Semigroups and automata

Overview

Research in Semigroups and Automata at the University of Hertfordshire Algorithms Research Group focuses on computational methods for Krohn-Rhodes Theory and Automata Networks. Automata correspond to discrete-time dynamical systems (depending on multiple inputs and producing multiple outputs) with finite phase spaces. They may be synchronous or asynchronous, localized or distributed.

All such systems can be decomposed and synthesized hierarchically from irreducible (prime and unit components) using the methods of Algebraic Automata Theory. To each such discrete dynamical system is associated a canonical algebraic structure called a semigroup. An axiomatic and rigorous Complexity Theory arises by considering shortest possible such decompositions. The prime components are finite simple groups which have been well-studied in finite group theory.

At the University of Hertfordshire we have developed the world's first computational implementations of the Krohn-Rhodes decompositions and synthesis for finite automata, finite transformation semigroups, and for finite permutation groups (Frobenius-Lagrange coordinates), by developing computationally feasible mathematical proofs and corresponding constructive computer implementations.

Applications

This work has applications in Artificial Intelligence, Systems Biology, Game Theory, and Finite Phase-Space Dynamical Systems Theory, and Interaction Computing.

Artificial Intelligence. Hierarchical coordinate systems on finitary dynamical systems correspond to models for understanding and manipulating phenomena.

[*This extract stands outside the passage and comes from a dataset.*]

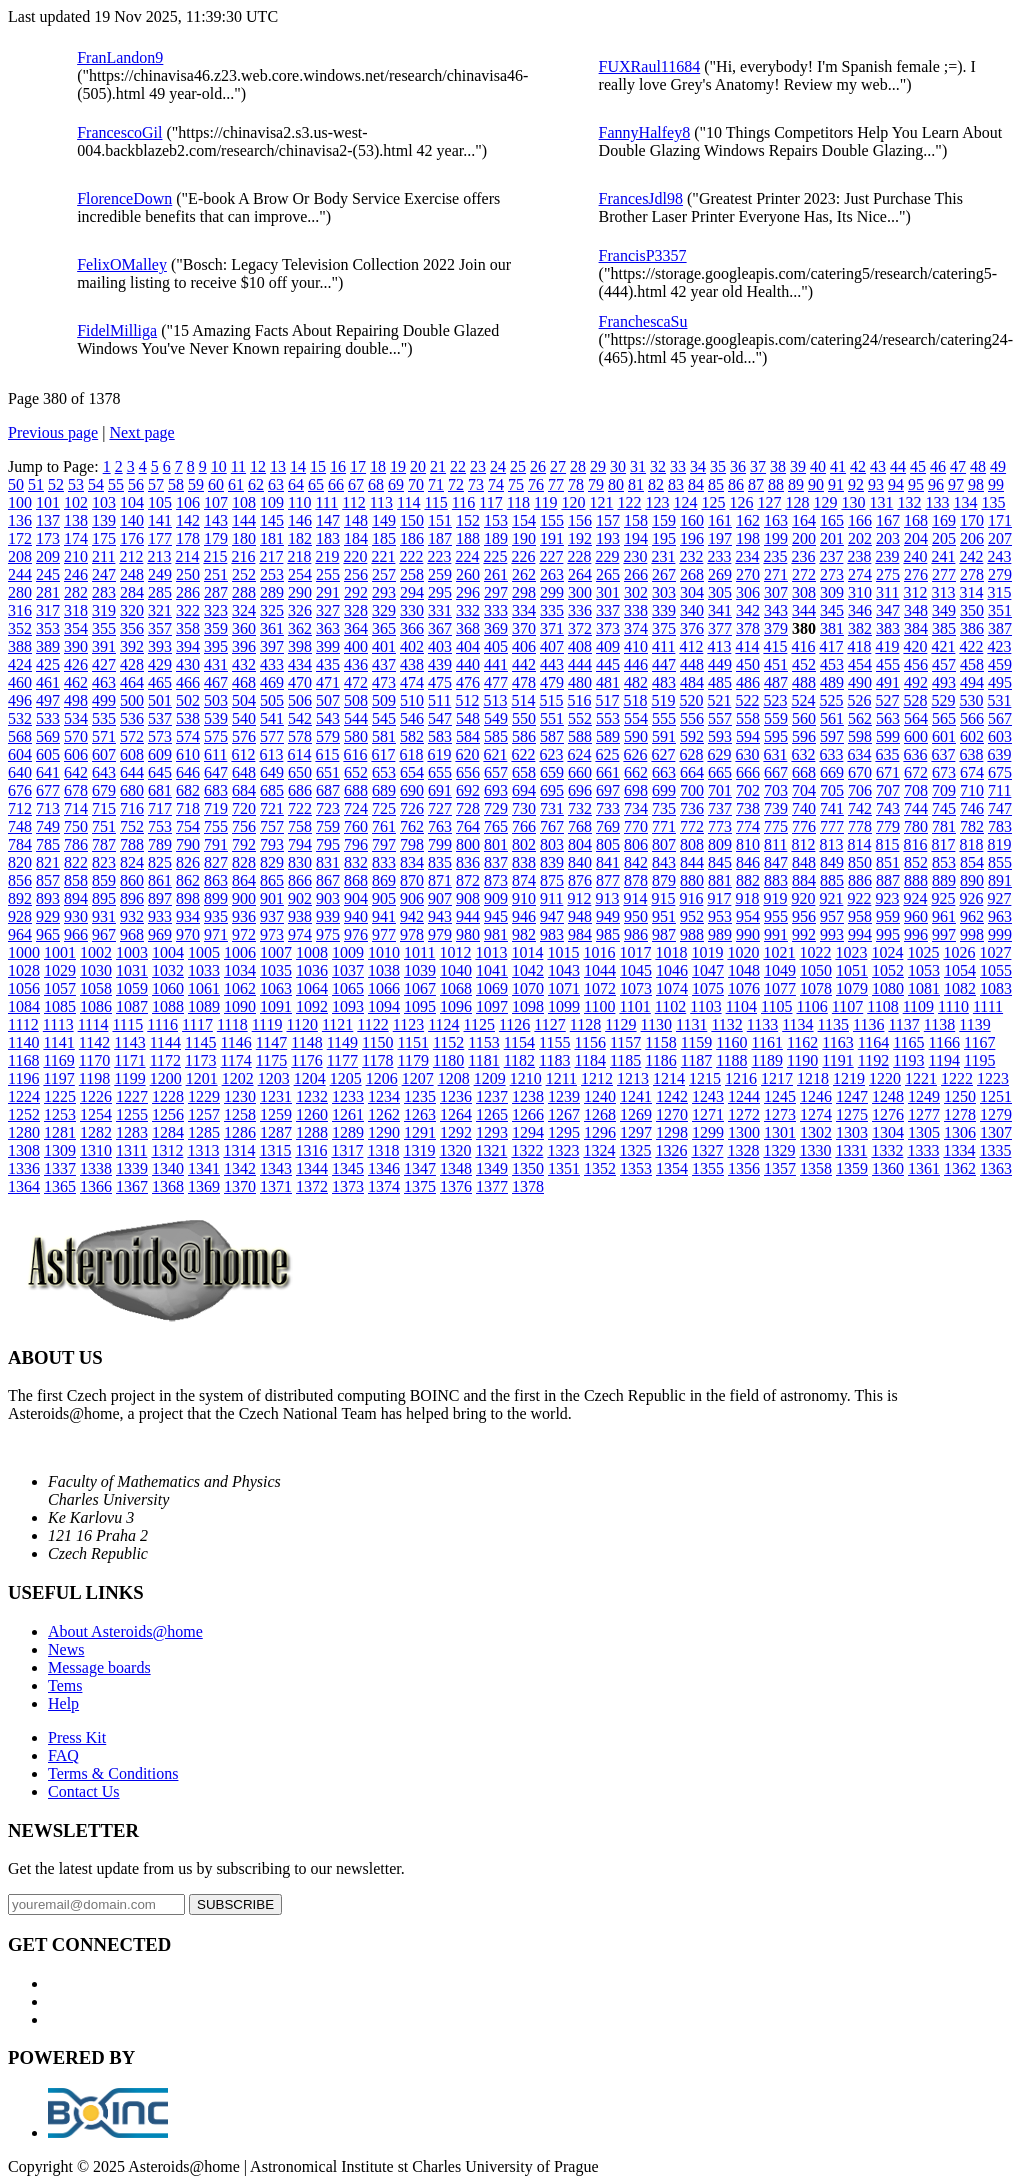  What do you see at coordinates (412, 646) in the screenshot?
I see `402` at bounding box center [412, 646].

These are analogous to the decimal expansion for real numbers. They provide a mathematical means to zoom-in and zoom-out in detail in coordinate form, and transformations of the systems have a cascade, feed-forward form. In permutation puzzles, such as Rubik's cube, they provide automatically derived strategies for solving.

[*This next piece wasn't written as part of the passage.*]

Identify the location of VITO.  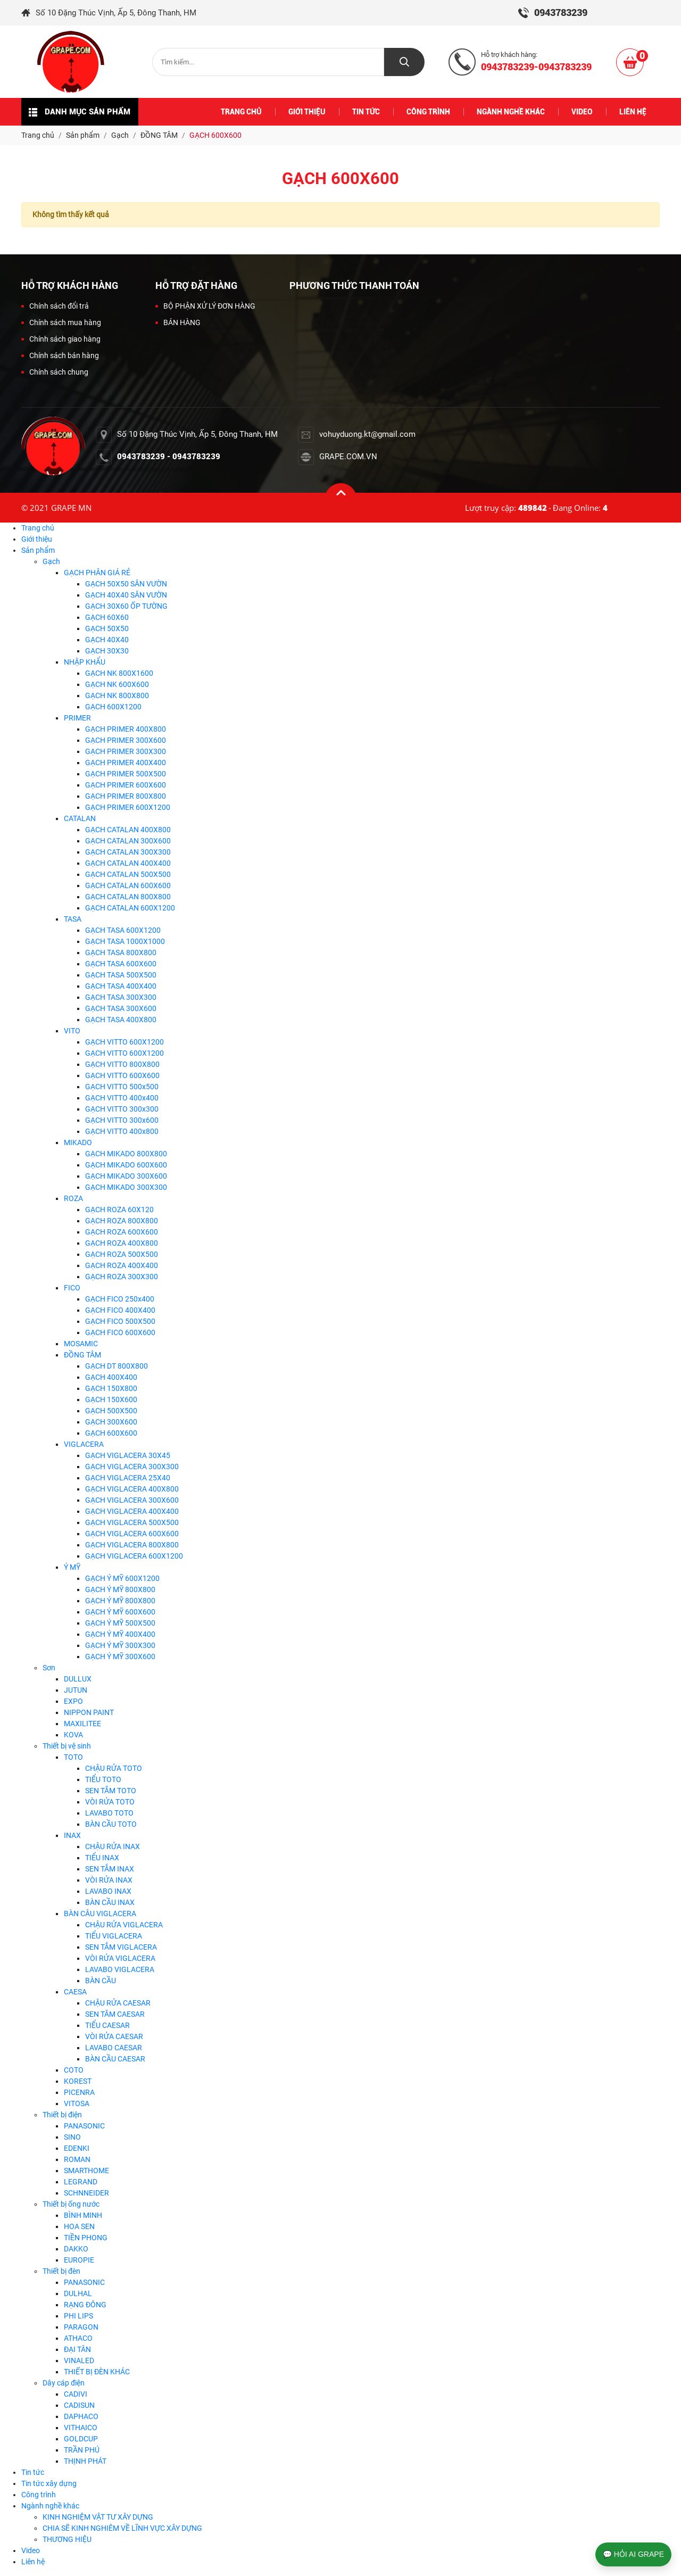
(72, 1030).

Algebraic Biology. Petri-nets, Multi-Valued Automata (including Boolean Networks) and Reaction Graphs are useful means of modelling phenomena in Systems Biology, biochemical networks, and genetic regulatory control. Applying our computer algebraic methods to such models leads to global hierarchical methods for understanding and manipulating them in a coordinated form and is useful in detecting natural subsystems (characterized as 'pools of local reversibility').

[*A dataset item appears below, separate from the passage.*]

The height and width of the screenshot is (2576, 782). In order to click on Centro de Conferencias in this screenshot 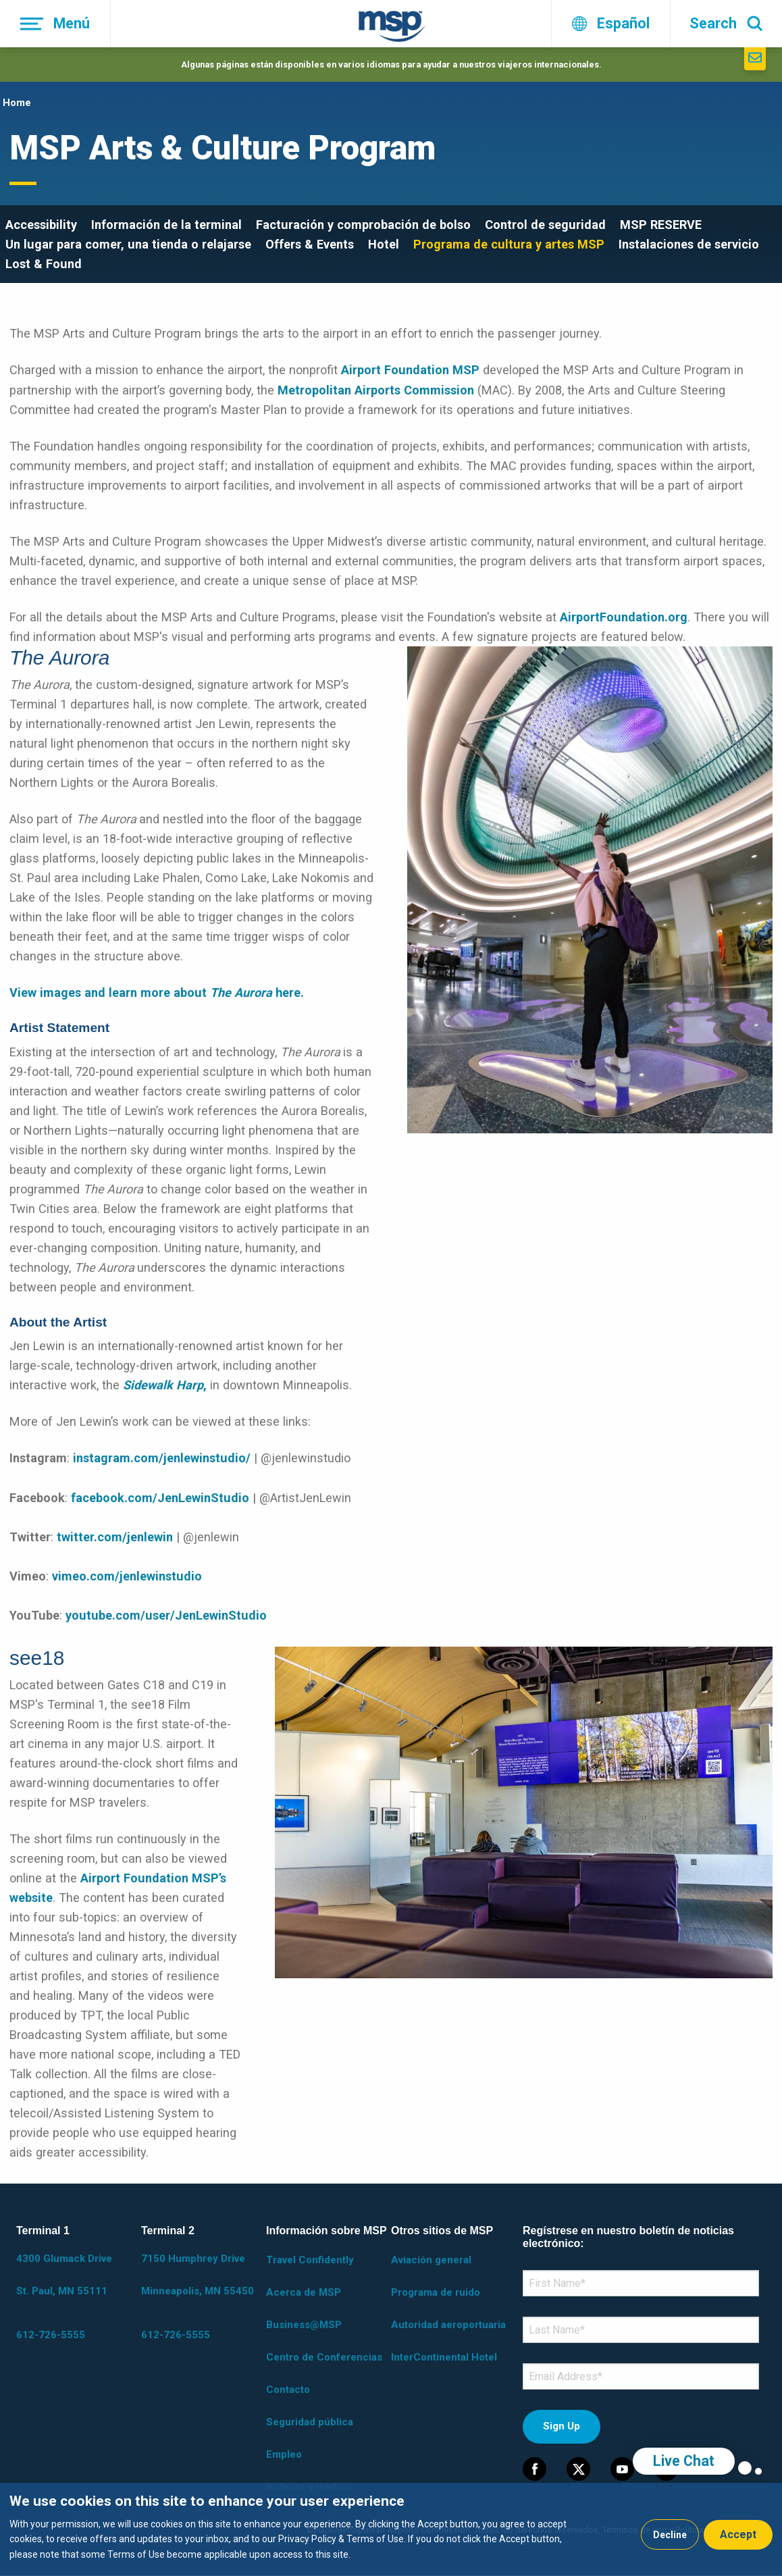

Category-, automata-, and information-theoretic methods are also applied in relation to work on Interaction Computing; asynchronous emulation of arbitrary synchronous computation; automatic customized user-interface synthesis and analysis based on affordance graphs; novel techniques for data visualization and manipulation, and interactive systems analysis (with applications to HCI, HRI, and human-human interaction psychology), as well as perception-action loops, the evolution of complexity in artificial life and in biology.